Yes, we have lost a lot of the beauty of Hebrew poetry in Psalms, because it is impossible to translate it with precision, and we may never fully recover the original contexts the words we read were spoken in, but we still approach the Biblical texts looking for God, seeking to speak to Him and to hear from Him. In Nehemiah, the hearers were looking to praise and worship God and so the words of the law, aided by interpretation of the priest, spoke to them. In Luke, the text suddenly comes to life with such power because God himself stands up and speaks those words directly, and no interpretation is even needed. I guess what I am doing here is also interpreting the words for you, so that we can see something revealed in the words. What you are doing is also interpreting the words in your head as you hear them and then listening to what I say, so there may be an internal dialogue going on at this stage. The words are lifted off the page and are no longer words – they are ideas, thoughts, emotions, courses of action. The words are there to point us towards something else. When Jesus reads from Isaih 61, it is no longer about Isaiah or Israel or a prophesy or which scroll it comes from; it is about bringing good news to the poor, releasing the captives, letting the oppressed go free. It is no longer about words.
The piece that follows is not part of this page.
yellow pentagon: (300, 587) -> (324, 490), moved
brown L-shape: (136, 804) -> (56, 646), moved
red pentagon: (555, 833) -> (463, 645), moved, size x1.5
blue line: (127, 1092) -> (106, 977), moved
For better or worse, we exist surrounded by words and texts. This is how most of our communication is done and a lot depends on it. Sometimes lives depend on it!
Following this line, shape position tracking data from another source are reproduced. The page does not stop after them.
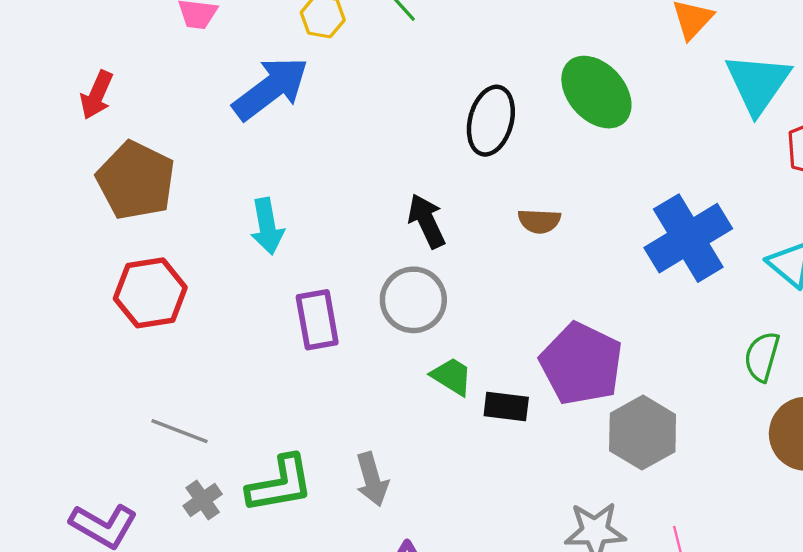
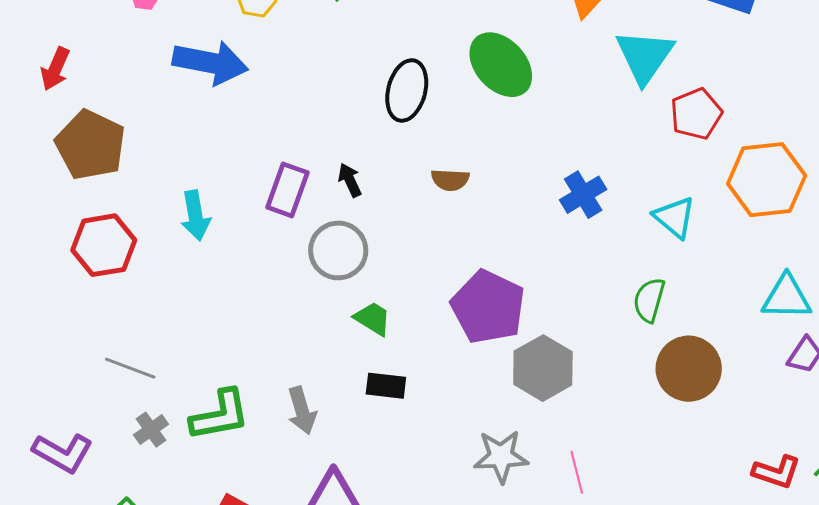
blue arrow: (271, 88) -> (210, 63), turned 48
black arrow: (427, 221) -> (350, 180), size x0.7
cyan arrow: (267, 226) -> (195, 216), moved
blue cross: (688, 238) -> (583, 195), size x0.6
purple rectangle: (317, 320) -> (287, 190), moved, turned 30
black rectangle: (506, 406) -> (386, 386), moved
I worry about things I say. I re-write emails multiple times worrying that they may come across unfriendly or abrupt. I replay spoken conversations in my head, wondering if I have offended someone and they have been too polite and didn’t let on. Sometimes I message people to apologise in case I have said something to offend them. I worry about misinterpreting things I read too and accidentally taking something benign and lighthearted too seriously. I often struggle to compose prayers, especially when I am put on the spot when someone comes into the church and asks me to pray with them. I think I know why. I worry. I want to use nice eloquent words, I want it to sound good, like it sounds when I read prayers written by other people. As I do this, I lose sight of what prayer is for. I think of words, not of God.
Words matter but they are vehicles, not destinations. What we need to do is have our heart in the right place, open it up to be receptive. Psalm 19, appointed for today, finishes with the words I usually use before I preach: ‘let the words of my mouth and the meditation of my heart be acceptable to you, o Lord, my rock and my redeemer’.
These lines give us the freedom to acknowledge the inadequacy of the words we use. The Word is perfect but words are not. The essence of the Bible is not in the specific words, even if we read them in Hebrew or Greek, it is in being receptive to seeing and hearing what the words contain. This is something Augustine, being a professor of rhetoric and a specialist in language, discovered. Having read the Bible before and considered it useless and badly written, one day he saw beyond words. Only then his life was turned around and faith emerged. Let this be our guidance. In the reading from Nehemiah, in verse 2, we hear that the law was read before the people ‘who could hear with understanding’. We may never experience weeping on hearing the word of God, but I hope we always have the grace to hear it with understanding, to see and perceive its miraculous power, to let it change our lives, to be lifted off the page and guide us towards the Almighty. Amen.